That Simchas Torah, he related, was the first time he ever felt like a Yid
Last week, the Minneapolis community hosted Abie Rotenberg and Joey Newcomb for a Shabbos of achdus and song. The culminating highlight was a Motzaei Shabbos kumzitz/concert, where Abie and Joey regaled the crowd with hits ranging from “Joe DiMaggio’s Card” to “The Krach Fun de Pickle.” Attending the event were many young professionals still on the path toward Torah-observant Judaism.
A particularly poignant moment occurred when Abie related the story behind his classic song “The Man from Vilna.” The song depicts a group of Holocaust survivors who, during the Simchas Torah immediately following liberation, realized they had no sifrei Torah to dance with, and instead held aloft two children and danced with them.

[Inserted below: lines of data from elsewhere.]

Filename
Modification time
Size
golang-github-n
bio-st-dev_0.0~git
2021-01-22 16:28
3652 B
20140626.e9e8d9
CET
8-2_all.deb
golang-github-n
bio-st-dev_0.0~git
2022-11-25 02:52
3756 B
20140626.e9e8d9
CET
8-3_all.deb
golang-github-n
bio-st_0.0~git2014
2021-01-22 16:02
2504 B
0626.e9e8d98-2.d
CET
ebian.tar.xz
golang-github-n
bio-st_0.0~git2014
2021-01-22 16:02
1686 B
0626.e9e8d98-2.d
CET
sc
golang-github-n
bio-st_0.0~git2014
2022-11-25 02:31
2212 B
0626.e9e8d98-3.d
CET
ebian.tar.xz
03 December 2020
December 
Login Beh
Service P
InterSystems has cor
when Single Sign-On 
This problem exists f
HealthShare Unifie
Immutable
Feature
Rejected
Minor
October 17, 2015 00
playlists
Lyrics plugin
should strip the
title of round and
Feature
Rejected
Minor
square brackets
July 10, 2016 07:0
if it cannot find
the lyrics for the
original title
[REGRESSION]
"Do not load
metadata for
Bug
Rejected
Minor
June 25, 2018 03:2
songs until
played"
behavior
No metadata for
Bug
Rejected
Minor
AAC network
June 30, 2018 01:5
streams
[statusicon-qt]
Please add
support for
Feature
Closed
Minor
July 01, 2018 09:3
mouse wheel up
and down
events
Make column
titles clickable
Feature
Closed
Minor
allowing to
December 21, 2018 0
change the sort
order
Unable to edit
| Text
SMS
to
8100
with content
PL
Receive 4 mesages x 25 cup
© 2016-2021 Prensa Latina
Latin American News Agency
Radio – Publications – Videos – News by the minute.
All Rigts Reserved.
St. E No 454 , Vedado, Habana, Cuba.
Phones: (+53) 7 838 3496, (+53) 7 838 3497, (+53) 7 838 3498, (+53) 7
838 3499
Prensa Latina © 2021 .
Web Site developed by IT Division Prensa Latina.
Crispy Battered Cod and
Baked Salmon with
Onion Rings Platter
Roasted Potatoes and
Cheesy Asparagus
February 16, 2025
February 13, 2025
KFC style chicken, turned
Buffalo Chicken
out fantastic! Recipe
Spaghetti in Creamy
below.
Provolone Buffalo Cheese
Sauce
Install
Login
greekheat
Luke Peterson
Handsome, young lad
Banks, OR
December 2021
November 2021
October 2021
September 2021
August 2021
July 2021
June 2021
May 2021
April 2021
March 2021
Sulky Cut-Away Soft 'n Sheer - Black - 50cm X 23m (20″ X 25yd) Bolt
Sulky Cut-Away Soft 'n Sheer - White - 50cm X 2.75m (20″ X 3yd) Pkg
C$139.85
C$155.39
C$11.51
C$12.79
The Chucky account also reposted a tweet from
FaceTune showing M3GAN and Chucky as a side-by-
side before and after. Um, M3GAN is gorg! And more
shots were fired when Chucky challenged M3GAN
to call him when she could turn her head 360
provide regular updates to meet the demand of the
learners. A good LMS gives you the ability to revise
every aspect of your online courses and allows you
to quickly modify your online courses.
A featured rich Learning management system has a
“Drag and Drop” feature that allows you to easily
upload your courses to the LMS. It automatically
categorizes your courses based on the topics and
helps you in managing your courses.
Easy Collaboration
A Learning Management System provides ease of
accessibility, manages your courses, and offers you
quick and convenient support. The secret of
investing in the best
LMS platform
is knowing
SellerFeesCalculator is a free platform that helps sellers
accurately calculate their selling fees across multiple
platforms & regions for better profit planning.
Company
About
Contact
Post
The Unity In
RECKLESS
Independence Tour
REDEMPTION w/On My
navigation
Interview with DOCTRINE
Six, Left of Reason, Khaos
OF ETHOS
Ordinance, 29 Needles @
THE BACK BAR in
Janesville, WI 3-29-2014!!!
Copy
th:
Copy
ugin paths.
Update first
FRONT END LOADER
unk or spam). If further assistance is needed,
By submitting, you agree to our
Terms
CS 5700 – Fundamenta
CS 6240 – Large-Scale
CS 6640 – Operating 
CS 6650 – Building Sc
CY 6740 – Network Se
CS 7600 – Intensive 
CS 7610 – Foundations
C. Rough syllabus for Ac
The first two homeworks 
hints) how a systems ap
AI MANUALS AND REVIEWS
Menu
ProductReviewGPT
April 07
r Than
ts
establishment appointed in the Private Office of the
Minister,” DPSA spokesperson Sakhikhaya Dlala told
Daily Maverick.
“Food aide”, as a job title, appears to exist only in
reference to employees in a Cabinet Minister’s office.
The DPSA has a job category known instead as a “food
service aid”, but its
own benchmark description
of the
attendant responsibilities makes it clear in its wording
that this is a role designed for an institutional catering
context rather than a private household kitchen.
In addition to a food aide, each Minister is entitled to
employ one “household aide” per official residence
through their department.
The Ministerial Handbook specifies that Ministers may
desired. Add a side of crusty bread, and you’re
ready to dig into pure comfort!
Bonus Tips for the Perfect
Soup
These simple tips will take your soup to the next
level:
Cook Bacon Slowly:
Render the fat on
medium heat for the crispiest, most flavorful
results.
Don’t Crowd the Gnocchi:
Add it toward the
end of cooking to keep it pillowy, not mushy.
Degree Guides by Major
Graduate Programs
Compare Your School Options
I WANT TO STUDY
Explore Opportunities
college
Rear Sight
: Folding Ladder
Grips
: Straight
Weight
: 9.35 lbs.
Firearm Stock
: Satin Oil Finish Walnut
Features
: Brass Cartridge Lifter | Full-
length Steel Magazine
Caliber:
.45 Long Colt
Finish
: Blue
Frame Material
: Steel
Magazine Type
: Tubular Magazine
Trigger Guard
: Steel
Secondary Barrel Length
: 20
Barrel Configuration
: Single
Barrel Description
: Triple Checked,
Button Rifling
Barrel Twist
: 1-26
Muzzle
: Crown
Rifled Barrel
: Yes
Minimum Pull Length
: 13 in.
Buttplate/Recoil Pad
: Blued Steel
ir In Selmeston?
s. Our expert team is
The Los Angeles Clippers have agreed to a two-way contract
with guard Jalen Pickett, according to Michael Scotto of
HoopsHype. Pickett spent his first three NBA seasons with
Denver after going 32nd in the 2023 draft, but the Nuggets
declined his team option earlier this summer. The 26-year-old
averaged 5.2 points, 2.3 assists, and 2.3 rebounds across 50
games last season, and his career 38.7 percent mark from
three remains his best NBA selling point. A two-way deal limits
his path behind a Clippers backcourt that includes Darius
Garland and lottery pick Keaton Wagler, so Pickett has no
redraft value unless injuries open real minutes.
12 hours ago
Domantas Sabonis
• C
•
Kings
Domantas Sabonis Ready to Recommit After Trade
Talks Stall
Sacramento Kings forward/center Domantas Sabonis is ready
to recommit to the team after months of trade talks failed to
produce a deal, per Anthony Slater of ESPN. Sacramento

One of the children in the story, Abie shared, was Abraham Foxman, who later became the longtime president of the Anti-Defamation League (ADL), devoting his life to combatting anti-Semitism. Abie described how the young Foxman’s parents had left him in the care of a Catholic family during the war, and when they came to retrieve him, he didn’t even know he was Jewish. He had, in fact, developed a scornful disdain for Jews during his time with the Catholic family. But that Simchas Torah, he related, was the first time he ever felt like a Yid.
For everyone in attendance, the story struck a chord. For those privileged to be raised in frum communities, and those whose souls yearn for return, the phrase “the first time he ever felt like a Yid” resonated.